#### Available data
::::
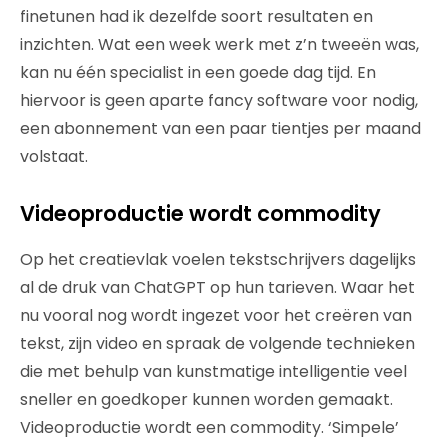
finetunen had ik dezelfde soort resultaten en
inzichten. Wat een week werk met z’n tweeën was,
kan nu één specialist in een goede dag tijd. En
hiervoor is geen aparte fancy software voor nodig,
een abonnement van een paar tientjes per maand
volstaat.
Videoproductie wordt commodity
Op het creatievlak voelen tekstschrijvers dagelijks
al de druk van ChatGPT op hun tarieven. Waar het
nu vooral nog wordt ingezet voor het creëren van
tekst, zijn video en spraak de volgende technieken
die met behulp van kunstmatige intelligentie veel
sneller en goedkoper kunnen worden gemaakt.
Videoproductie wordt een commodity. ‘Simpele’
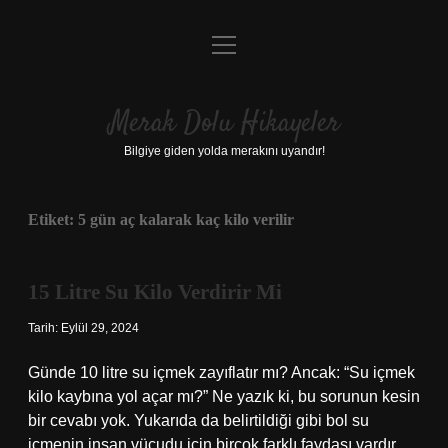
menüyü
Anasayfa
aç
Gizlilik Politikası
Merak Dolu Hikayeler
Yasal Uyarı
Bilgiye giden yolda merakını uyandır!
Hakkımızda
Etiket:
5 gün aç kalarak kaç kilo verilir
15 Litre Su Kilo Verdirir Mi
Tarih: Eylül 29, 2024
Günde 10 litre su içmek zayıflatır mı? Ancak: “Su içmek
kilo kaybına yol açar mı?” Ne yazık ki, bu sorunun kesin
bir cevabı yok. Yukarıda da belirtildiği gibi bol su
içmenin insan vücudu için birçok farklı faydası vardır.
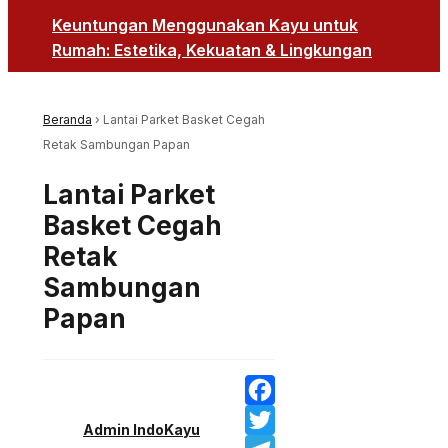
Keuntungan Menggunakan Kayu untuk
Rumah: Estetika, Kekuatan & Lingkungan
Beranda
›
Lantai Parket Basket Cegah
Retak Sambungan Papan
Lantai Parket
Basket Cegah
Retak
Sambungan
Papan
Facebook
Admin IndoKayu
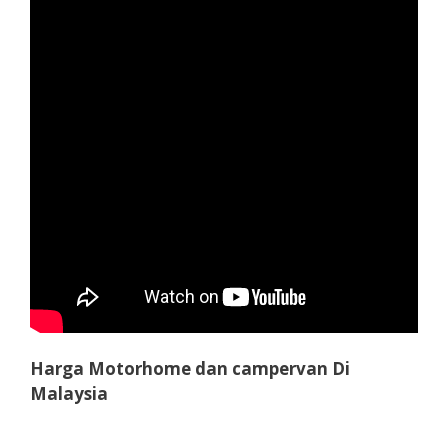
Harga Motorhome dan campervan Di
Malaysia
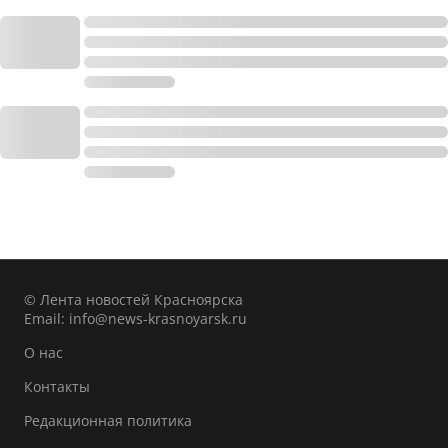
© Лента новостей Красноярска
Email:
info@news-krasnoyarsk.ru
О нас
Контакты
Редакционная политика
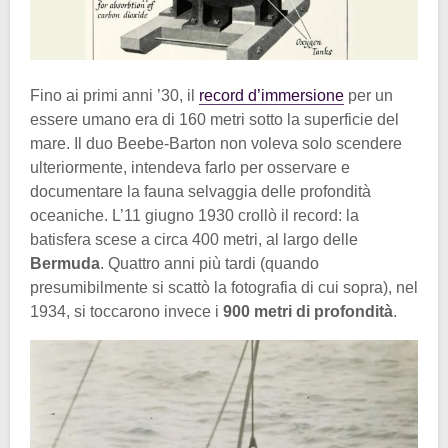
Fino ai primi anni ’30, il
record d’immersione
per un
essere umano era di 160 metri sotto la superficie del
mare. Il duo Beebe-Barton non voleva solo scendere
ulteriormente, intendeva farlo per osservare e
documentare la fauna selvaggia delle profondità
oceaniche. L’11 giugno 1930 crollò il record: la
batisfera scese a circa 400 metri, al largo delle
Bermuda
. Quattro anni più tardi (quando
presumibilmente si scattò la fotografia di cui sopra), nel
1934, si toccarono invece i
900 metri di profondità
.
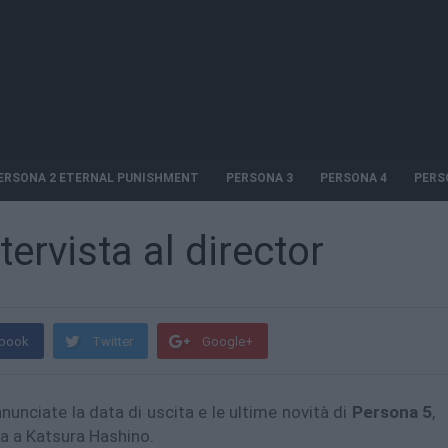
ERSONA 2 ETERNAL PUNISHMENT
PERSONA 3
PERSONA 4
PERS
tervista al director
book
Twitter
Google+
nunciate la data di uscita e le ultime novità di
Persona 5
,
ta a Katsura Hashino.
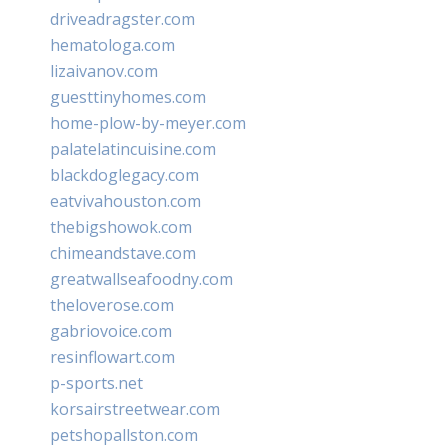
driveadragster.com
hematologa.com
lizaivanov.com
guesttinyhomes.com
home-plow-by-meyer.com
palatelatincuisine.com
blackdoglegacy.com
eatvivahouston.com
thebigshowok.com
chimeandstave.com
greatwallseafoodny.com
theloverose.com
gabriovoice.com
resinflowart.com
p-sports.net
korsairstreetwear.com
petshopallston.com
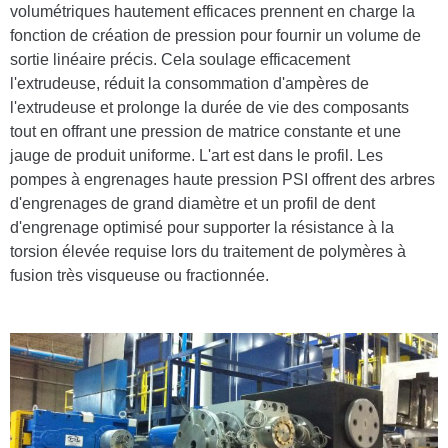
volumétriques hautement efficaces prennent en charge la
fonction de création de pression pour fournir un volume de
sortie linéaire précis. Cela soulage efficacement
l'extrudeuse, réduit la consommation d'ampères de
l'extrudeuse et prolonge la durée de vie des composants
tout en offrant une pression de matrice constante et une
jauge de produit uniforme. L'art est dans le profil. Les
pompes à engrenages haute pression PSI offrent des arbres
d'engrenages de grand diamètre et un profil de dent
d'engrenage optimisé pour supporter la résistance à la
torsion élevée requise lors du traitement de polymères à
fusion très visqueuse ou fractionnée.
::::
#### Work item
Going through the data above, count each line that contains "delle" and give only that figure.

#### Exercise solution
2